D’accord, elle ne l’a pas dit comme ça, je traduis, en même temps je me suis dit : pourquoi pas ?… J’avais quelques millions de côté, une affaire juteuse dont je vous parlerais un jour, et je connais pas mal de monde qui voulait faire quelque chose…

De retour à mon QG et après quelques coups de fil nous étions bien quatre cents, bien entraînés, surtout motivés, à aller libérer une partie de notre douce France occupée illégalement. On mit au point un plan qu’il fallut répéter à la perfection, le moindre impair aurait été fatal.

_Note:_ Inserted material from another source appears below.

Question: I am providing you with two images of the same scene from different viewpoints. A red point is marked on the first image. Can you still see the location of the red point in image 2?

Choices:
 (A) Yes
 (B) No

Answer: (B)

La nuit était encore pleine. Après quelques repérages, l’entrée nord était la plus vulnérable ce dimanche matin à cinq heures, la garde avait fait la fête et on leur avait vendu de la dope bourrée de somnifères pour rhinocéros de quoi les occuper un bon moment au paradis du coco.

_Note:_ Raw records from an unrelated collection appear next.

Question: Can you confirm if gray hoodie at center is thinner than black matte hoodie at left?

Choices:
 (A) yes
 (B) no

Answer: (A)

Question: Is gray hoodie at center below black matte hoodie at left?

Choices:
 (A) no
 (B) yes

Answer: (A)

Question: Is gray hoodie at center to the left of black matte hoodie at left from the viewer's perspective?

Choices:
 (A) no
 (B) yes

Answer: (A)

Vite fait on les ligota et mis en lieu sûr, l’idée était de kidnapper tous ceux que l’on croisait puis on les exfiltrait loin dans un vieux château aux oubliettes restaurées par mes soins.

L’équipe fit des merveilles, on fonctionna par groupe de quatre, leurs membres tous déguisés bien sûr en militant/es de la “Cause”, à cheval, ce qui facilitait le travail. Il fallait faire gaffe aux pièges, gardes postés aux endroits vitaux interdits, nos détecteurs thermiques, via satellites aussi, nous aidèrent bien. Un par un, on les kidnappait, attendant qu’ils aillent aux chiottes, fumer la clope, rigoler, draguer, aller au ravitaillement, se coucher après leur tour de garde.

À cinq heures trente on coupa le champ magnétique des téléphones portables avec un message venant de leur opérateur expliquant que pour des raisons de maintenance la zone était hors champ pour trois heures.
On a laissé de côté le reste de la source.